The toxicity of firefighting water additives on the embryos of the freshwater pulmonate snail Planorbella pilsbyri


With the rise of climate change resulting in drier seasons, the prevalence and intensity of forest fires have increased globally. Consequently, the use of firefighting additives on forest fires has increased globally. Firefighting water additives are mixed with water to increase the extinguishing efficacy and more effectively inhibit fire reignition. The purpose of this study was to determine the acute toxicity of five additives used in Canada, WD881®, WD881C®, LC95A®, Ecogel AB, and FireIce 561® on snail embryos. The egg masses produced in a 12 h period by mature adult snails of the species Planorbella pilsibyri (file ramshorn snail) ranging in sizes from 13-16 mm were collected for use in this study.

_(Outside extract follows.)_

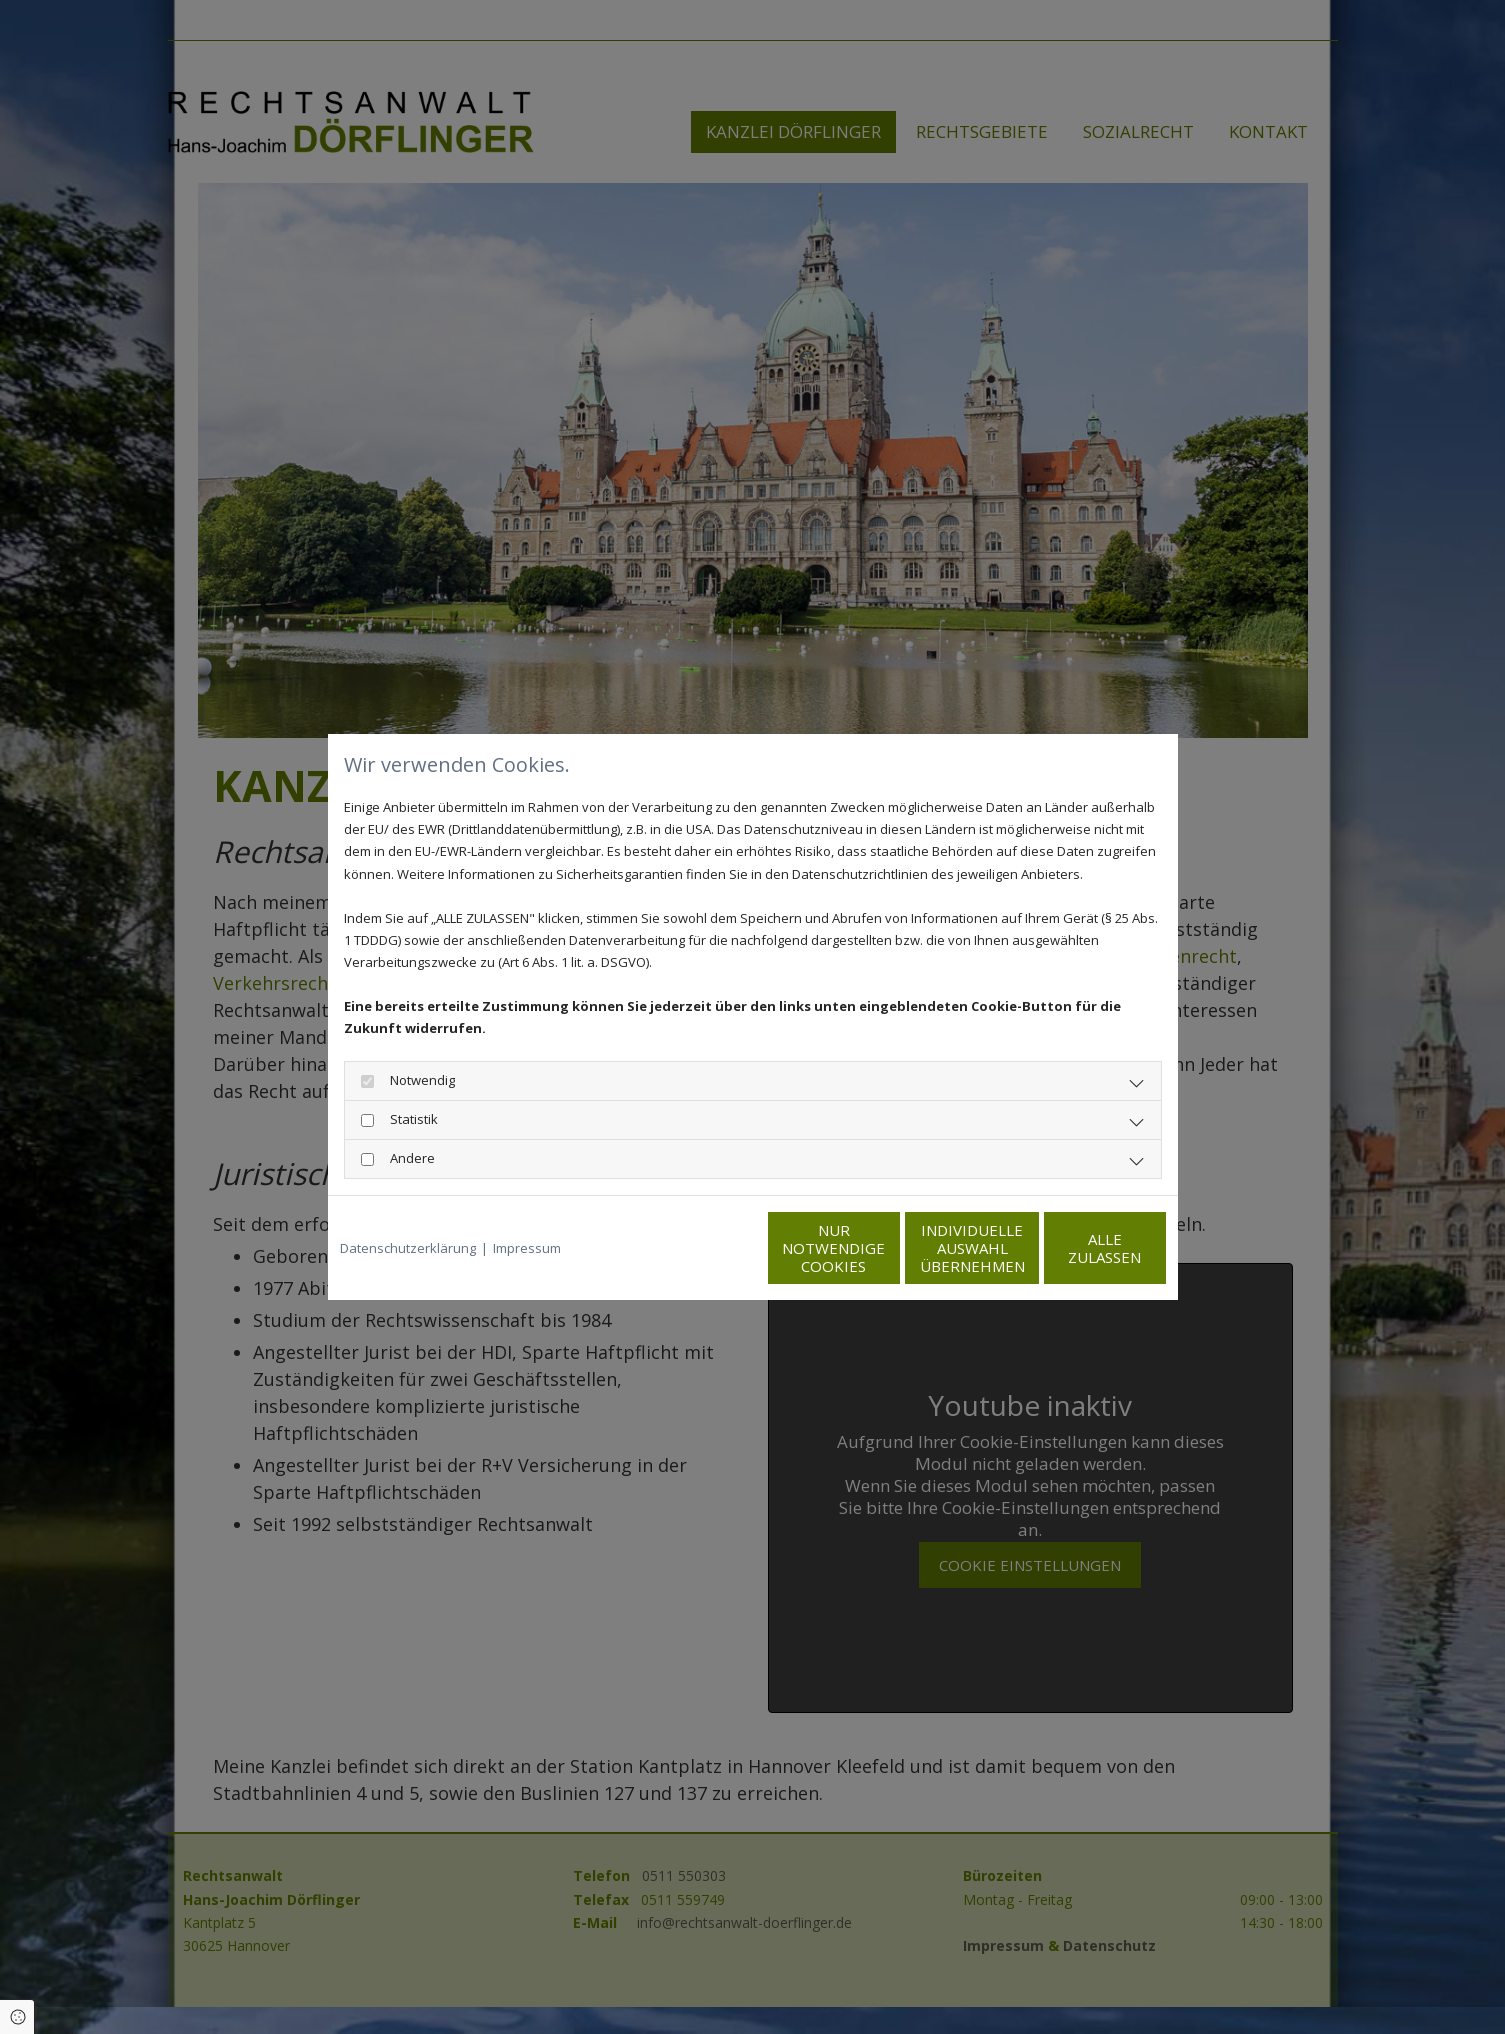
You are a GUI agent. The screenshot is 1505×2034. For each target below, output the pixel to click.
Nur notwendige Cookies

Embryos were exposed to five concentrations of each firefighting water additive for 24 h and observed every 48 h over ten days following a water change. EC50 values for WD881®, WD881C®, LC95A®and FireIce 561® were 0.00632%, 0.00370%, 0.02574% and 0.26996%, respectively. These values are considerably lower than the recommended mixing ratios suggested by the manufacturers, and they suggest that the use of these additives over water could present a hazard to aquatic invertebrates.